Line by line, the data below should be set down unchanged, with images excluded.

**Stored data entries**
· · · ·

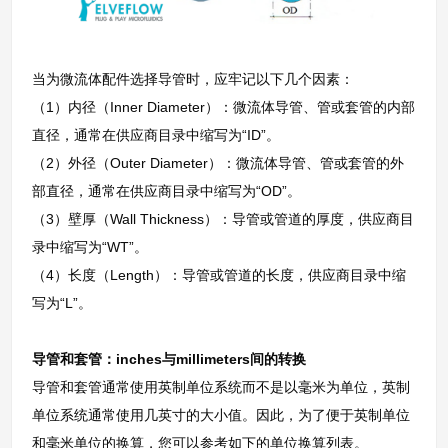
当为微流体配件选择导管时，应牢记以下几个因素：
（1）内径（Inner Diameter）：微流体导管、管或套管的内部
直径，通常在供应商目录中缩写为“ID”。
（2）外径（Outer Diameter）：微流体导管、管或套管的外
部直径，通常在供应商目录中缩写为“OD”。
（3）壁厚（Wall Thickness）：导管或管道的厚度，供应商目
录中缩写为“WT”。
（4）长度（Length）：导管或管道的长度，供应商目录中缩
写为“L”。
导管和套管：inches与millimeters间的转换
导管和套管通常使用英制单位系统而不是以毫米为单位，英制
单位系统通常使用几英寸的大小值。因此，为了便于英制单位
和毫米单位的换算，您可以参考如下的单位换算列表。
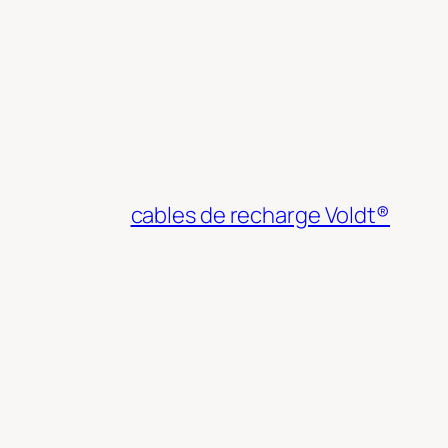
cables de recharge Voldt®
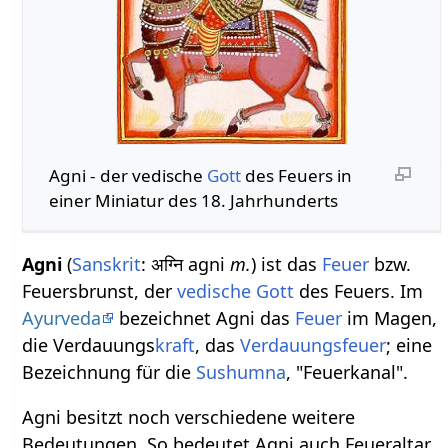
Agni - der vedische
Gott
des Feuers in
einer Miniatur des 18. Jahrhunderts
Agni
(
Sanskrit
: अग्नि agni
m.
) ist das
Feuer
bzw.
Feuersbrunst, der
vedische Gott
des Feuers. Im
Ayurveda
bezeichnet Agni das
Feuer
im Magen,
die Verdauungs
kraft
, das
Verdauungsfeuer
; eine
Bezeichnung für die
Sushumna
, "Feuerkanal".
Agni besitzt noch verschiedene weitere
Bedeutungen. So bedeutet Agni auch Feueraltar,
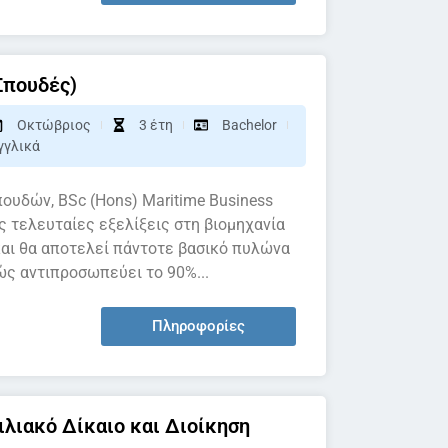
Σπουδές)
Οκτώβριος
3 έτη
Bachelor
γγλικά
ουδών, BSc (Hons) Maritime Business
ις τελευταίες εξελίξεις στη βιομηχανία
 και θα αποτελεί πάντοτε βασικό πυλώνα
ώς αντιπροσωπεύει το 90%...
Πληροφορίες
ιλιακό Δίκαιο και Διοίκηση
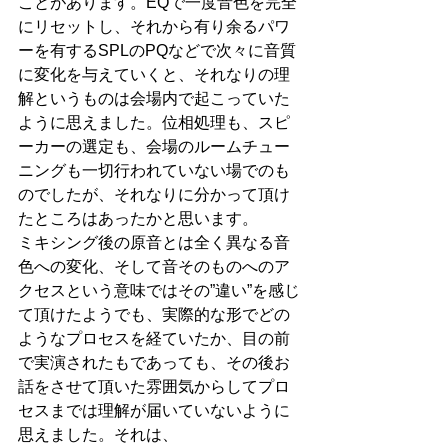
ことがあります。EQで一度音色を完全
にリセットし、それから有り余るパワ
ーを有するSPLのPQなどで次々に音質
に変化を与えていくと、それなりの理
解というものは会場内で起こっていた
ように思えました。位相処理も、スピ
ーカーの選定も、会場のルームチュー
ニングも一切行われていない場でのも
のでしたが、それなりに分かって頂け
たところはあったかと思います。
ミキシング後の原音とは全く異なる音
色への変化、そして音そのものへのア
クセスという意味ではその”違い”を感じ
て頂けたようでも、実際的な形でどの
ようなプロセスを経ていたか、目の前
で実演されたもであっても、その後お
話をさせて頂いた雰囲気からしてプロ
セスまでは理解が届いていないように
思えました。それは、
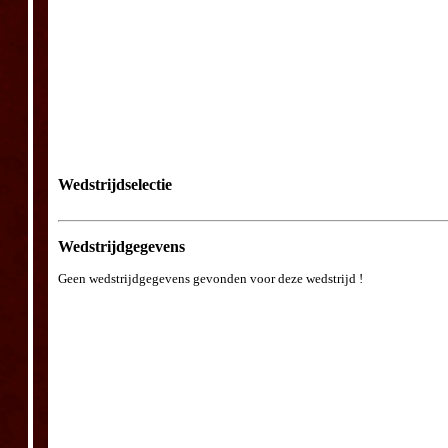
Wedstrijdselectie
Wedstrijdgegevens
Geen wedstrijdgegevens gevonden voor deze wedstrijd !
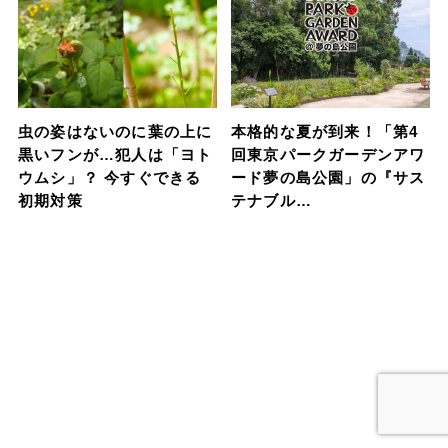
虫の姿はないのに葉の上に
本格的な夏が到来！「第4
黒いフンが…犯人は「ヨト
回東京パークガーデンアワ
ウムシ」？ 今すぐできる
ード夢の島公園」の『サス
初期対策
テナブル…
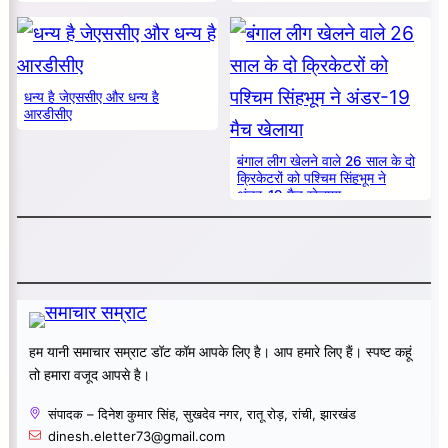
धन्य है जेएससीए और धन्य है
आरडीसीए
बंगाल लीग खेलने वाले 26 साल के दो
क्रिकेटरों को पश्चिम सिंहभूम ने
अंडर-19 मैच खेलाया
हम यानी समाचार सम्राट डॉट कॉम आपके लिए है। आप हमारे लिए हैं। स्पष्ट कहूं
तो हमारा वजूद आपसे है।
संपादक – दिनेश कुमार सिंह, सुखदेव नगर, रातू रोड़, रांची, झारखंड
dinesh.eletter73@gmail.com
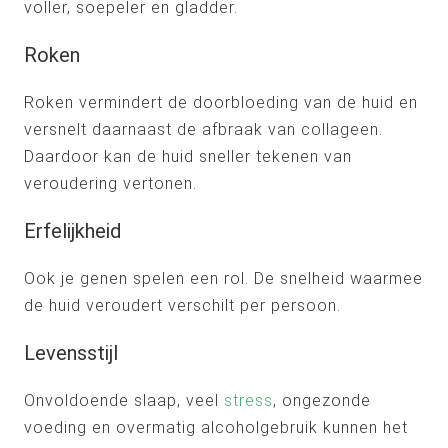
voller, soepeler en gladder.
Roken
Roken vermindert de doorbloeding van de huid en
versnelt daarnaast de afbraak van collageen.
Daardoor kan de huid sneller tekenen van
veroudering vertonen.
Erfelijkheid
Ook je genen spelen een rol. De snelheid waarmee
de huid veroudert verschilt per persoon.
Levensstijl
Onvoldoende slaap, veel
stress
, ongezonde
voeding en overmatig alcoholgebruik kunnen het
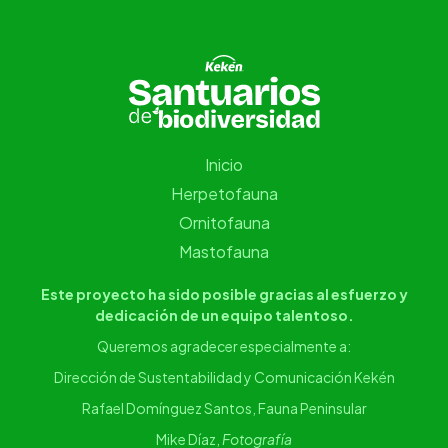
Inicio
Herpetofauna
Ornitofauna
Mastofauna
Este proyecto ha sido posible gracias al esfuerzo y
dedicación de un equipo talentoso.
Queremos agradecer especialmente a:
Dirección de Sustentabilidad y Comunicación Kekén
Rafael Domínguez Santos, Fauna Peninsular
Mike Díaz,
Fotografía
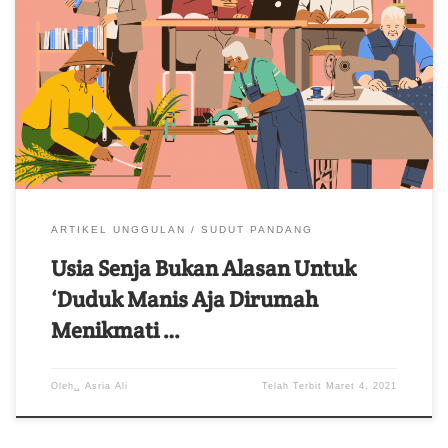
Bukan hanya faktor ekonomi, namun ada beberapa alasan yang
membuat para lanjut usia atau lansia ini memilih untuk tetap
bekerja
ARTIKEL UNGGULAN
SUDUT PANDANG
Usia Senja Bukan Alasan Untuk
‘Duduk Manis Aja Dirumah
Menikmati …
Oleh␣
Asria Ali
Telah Terbit
Maret 4, 2021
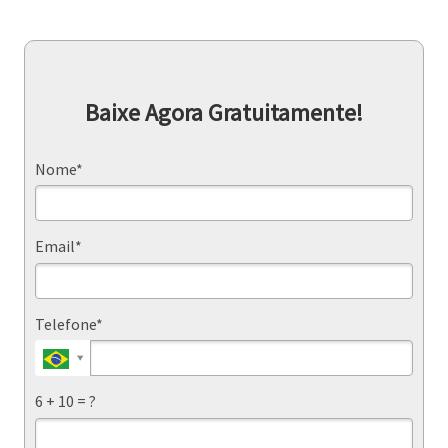
Baixe Agora Gratuitamente!
Nome*
Email*
Telefone*
6 + 10 = ?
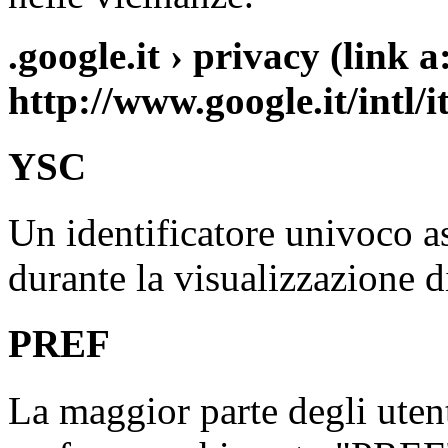
.google.it › privacy (link a
http://www.google.it/intl/i
YSC
Un identificatore univoco as
durante la visualizzazione d
PREF
La maggior parte degli uten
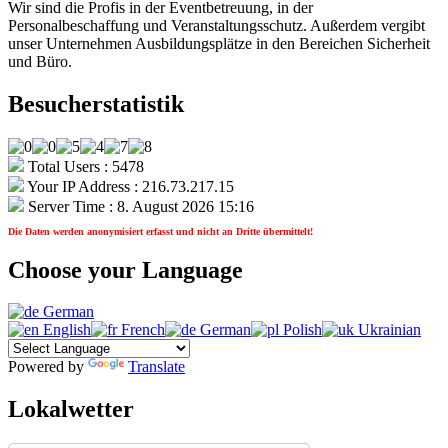
Wir sind die Profis in der Eventbetreuung, in der
Personalbeschaffung und Veranstaltungsschutz. Außerdem vergibt
unser Unternehmen Ausbildungsplätze in den Bereichen Sicherheit
und Büro.
Besucherstatistik
Total Users : 5478
Your IP Address : 216.73.217.15
Server Time : 8. August 2026 15:16
Die Daten werden anonymisiert erfasst und nicht an Dritte übermittelt!
Choose your Language
German
English
French
German
Polish
Ukrainian
Powered by
Translate
Lokalwetter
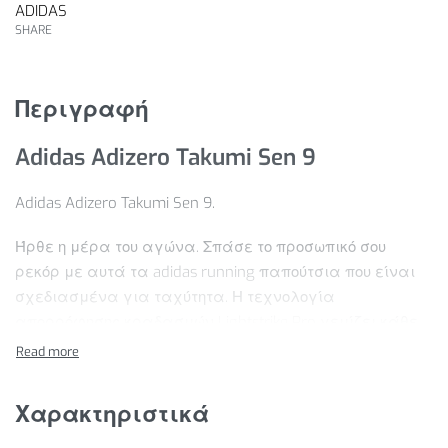
ADIDAS
SHARE
Περιγραφή
Adidas Adizero Takumi Sen 9
Adidas Adizero Takumi Sen 9.
Ήρθε η μέρα του αγώνα. Σπάσε το προσωπικό σου
ρεκόρ με αυτά τα adidas running παπούτσια που είναι
σχεδιασμένα για ταχύτητα. Η τεχνολογία
απορρόφησης κραδασμών Lightstrike Pro γεμίζει κάθε
σου βήμα με ενέργεια. Τα ENERGYRODS από άνθρακα
ενισχύουν τη σταθερότητα για πιο γρήγορες
μεταβάσεις και επιδόσεις.
Χαρακτηριστικά
Χαρακτηριστικά Προϊόντος:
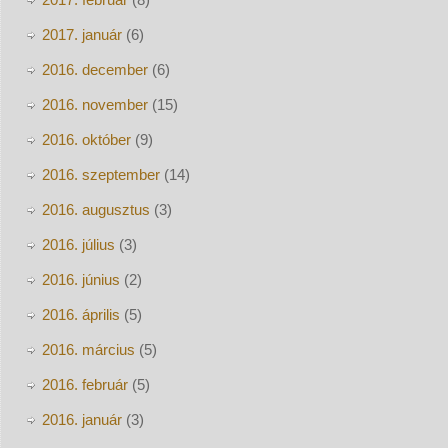
2017. január
(6)
2016. december
(6)
2016. november
(15)
2016. október
(9)
2016. szeptember
(14)
2016. augusztus
(3)
2016. július
(3)
2016. június
(2)
2016. április
(5)
2016. március
(5)
2016. február
(5)
2016. január
(3)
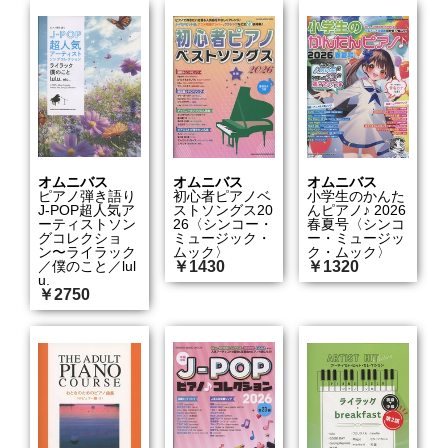
オムニバス
オムニバス
オムニバス
ピアノ弾き語り
初心者ピアノベ
小学生のかんた
J-POP超人気ア
ストソングス20
んピアノ♪ 2026
ーティストソン
26〈シンコー・
春夏号〈シンコ
グコレクショ
ミュージック・
ー・ミュージッ
ン〜ライラック
ムック〉
ク・ムック〉
／僕のこと／lul
￥1430
￥1320
u.
￥2750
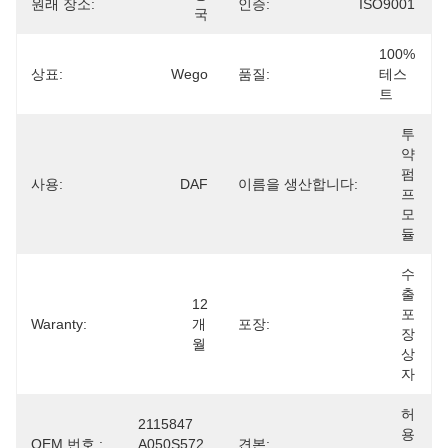
원래 장소:
인증:
ISO9001
국
100% 
상표:
Wego
품질:
테스
트
투
약 
펌
사용:
DAF
이름을 생산합니다:
프 
모
듈
수
출 
12 
포
Waranty:
개
포장:
장 
월
상
자
허
2115847 
용 
OEM 번호.:
A050S572 
견본:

· · · ·

**RESULT OF THIS TASK**
当为微流体配件选择导管时，应牢记以下几个因素：
（1）内径（Inner Diameter）：微流体导管、管或套管的内部
直径，通常在供应商目录中缩写为“ID”。
（2）外径（Outer Diameter）：微流体导管、管或套管的外
部直径，通常在供应商目录中缩写为“OD”。
（3）壁厚（Wall Thickness）：导管或管道的厚度，供应商目
录中缩写为“WT”。
（4）长度（Length）：导管或管道的长度，供应商目录中缩
写为“L”。
导管和套管：inches与millimeters间的转换
导管和套管通常使用英制单位系统而不是以毫米为单位，英制
单位系统通常使用几英寸的大小值。因此，为了便于英制单位
和毫米单位的换算，您可以参考如下的单位换算列表。
cables de recharge Voldt®
Agni - der vedische
Gott
des Feuers in
einer Miniatur des 18. Jahrhunderts
Agni
(
Sanskrit
: अग्नि agni
m.
) ist das
Feuer
bzw.
Feuersbrunst, der
vedische Gott
des Feuers. Im
Ayurveda
bezeichnet Agni das
Feuer
im Magen,
die Verdauungs
kraft
, das
Verdauungsfeuer
; eine
Bezeichnung für die
Sushumna
, "Feuerkanal".
Agni besitzt noch verschiedene weitere
Bedeutungen. So bedeutet Agni auch Feueraltar,
Σπουδές)
Οκτώβριος
3 έτη
Bachelor
γγλικά
ουδών, BSc (Hons) Maritime Business
ις τελευταίες εξελίξεις στη βιομηχανία
 και θα αποτελεί πάντοτε βασικό πυλώνα
ώς αντιπροσωπεύει το 90%...
Πληροφορίες
ιλιακό Δίκαιο και Διοίκηση
ことがあります。EQで一度音色を完全
にリセットし、それから有り余るパワ
ーを有するSPLのPQなどで次々に音質
に変化を与えていくと、それなりの理
解というものは会場内で起こっていた
ように思えました。位相処理も、スピ
ーカーの選定も、会場のルームチュー
ニングも一切行われていない場でのも
のでしたが、それなりに分かって頂け
たところはあったかと思います。
ミキシング後の原音とは全く異なる音
色への変化、そして音そのものへのア
クセスという意味ではその”違い”を感じ
て頂けたようでも、実際的な形でどの
ようなプロセスを経ていたか、目の前
で実演されたもであっても、その後お
話をさせて頂いた雰囲気からしてプロ
セスまでは理解が届いていないように
思えました。それは、
Wedstrijdselectie
Wedstrijdgegevens
Geen wedstrijdgegevens gevonden voor deze wedstrijd !
虫の姿はないのに葉の上に
本格的な夏が到来！「第4
黒いフンが…犯人は「ヨト
回東京パークガーデンアワ
ウムシ」？ 今すぐできる
ード夢の島公園」の『サス
初期対策
テナブル…
धन्य है जेएससीए और धन्य है
आरडीसीए
बंगाल लीग खेलने वाले 26 साल के दो
क्रिकेटरों को पश्चिम सिंहभूम ने
अंडर-19 मैच खेलाया
हम यानी समाचार सम्राट डॉट कॉम आपके लिए है। आप हमारे लिए हैं। स्पष्ट कहूं
तो हमारा वजूद आपसे है।
संपादक – दिनेश कुमार सिंह, सुखदेव नगर, रातू रोड़, रांची, झारखंड
dinesh.eletter73@gmail.com
voller, soepeler en gladder.
Roken
Roken vermindert de doorbloeding van de huid en
versnelt daarnaast de afbraak van collageen.
Daardoor kan de huid sneller tekenen van
veroudering vertonen.
Erfelijkheid
Ook je genen spelen een rol. De snelheid waarmee
de huid veroudert verschilt per persoon.
Levensstijl
Onvoldoende slaap, veel
stress
, ongezonde
voeding en overmatig alcoholgebruik kunnen het
Inicio
Herpetofauna
Ornitofauna
Mastofauna
Este proyecto ha sido posible gracias al esfuerzo y
dedicación de un equipo talentoso.
Queremos agradecer especialmente a:
Dirección de Sustentabilidad y Comunicación Kekén
Rafael Domínguez Santos, Fauna Peninsular
Mike Díaz,
Fotografía
Bukan hanya faktor ekonomi, namun ada beberapa alasan yang
membuat para lanjut usia atau lansia ini memilih untuk tetap
bekerja
ARTIKEL UNGGULAN
SUDUT PANDANG
Usia Senja Bukan Alasan Untuk
‘Duduk Manis Aja Dirumah
Menikmati …
Oleh␣
Asria Ali
Telah Terbit
Maret 4, 2021
Baixe Agora Gratuitamente!
Nome*
Email*
Telefone*
6 + 10 = ?
.google.it › privacy (link a
http://www.google.it/intl/i
YSC
Un identificatore univoco as
durante la visualizzazione d
PREF
La maggior parte degli uten
Wir sind die Profis in der Eventbetreuung, in der
Personalbeschaffung und Veranstaltungsschutz. Außerdem vergibt
unser Unternehmen Ausbildungsplätze in den Bereichen Sicherheit
und Büro.
Besucherstatistik
Total Users : 5478
Your IP Address : 216.73.217.15
Server Time : 8. August 2026 15:16
Die Daten werden anonymisiert erfasst und nicht an Dritte übermittelt!
Choose your Language
German
English
French
German
Polish
Ukrainian
Powered by
Translate
Lokalwetter
ADIDAS
SHARE
Περιγραφή
Adidas Adizero Takumi Sen 9
Adidas Adizero Takumi Sen 9.
Ήρθε η μέρα του αγώνα. Σπάσε το προσωπικό σου
ρεκόρ με αυτά τα adidas running παπούτσια που είναι
σχεδιασμένα για ταχύτητα. Η τεχνολογία
απορρόφησης κραδασμών Lightstrike Pro γεμίζει κάθε
σου βήμα με ενέργεια. Τα ENERGYRODS από άνθρακα
ενισχύουν τη σταθερότητα για πιο γρήγορες
μεταβάσεις και επιδόσεις.
Χαρακτηριστικά
Χαρακτηριστικά Προϊόντος:
2017. január
(6)
2016. december
(6)
2016. november
(15)
2016. október
(9)
2016. szeptember
(14)
2016. augusztus
(3)
2016. július
(3)
2016. június
(2)
2016. április
(5)
2016. március
(5)
2016. február
(5)
2016. január
(3)
オムニバス
オムニバス
オムニバス
ピアノ弾き語り
初心者ピアノベ
小学生のかんた
J-POP超人気ア
ストソングス20
んピアノ♪ 2026
ーティストソン
26〈シンコー・
春夏号〈シンコ
グコレクショ
ミュージック・
ー・ミュージッ
ン〜ライラック
ムック〉
ク・ムック〉
／僕のこと／lul
￥1430
￥1320
u.
￥2750
원래 장소:
인증:
ISO9001
국
100% 
상표:
Wego
품질:
테스
트
투
약 
펌
사용:
DAF
이름을 생산합니다:
프 
모
듈
수
출 
12 
포
Waranty:
개
포장:
장 
월
상
자
허
2115847 
용 
OEM 번호.:
A050S572 
견본:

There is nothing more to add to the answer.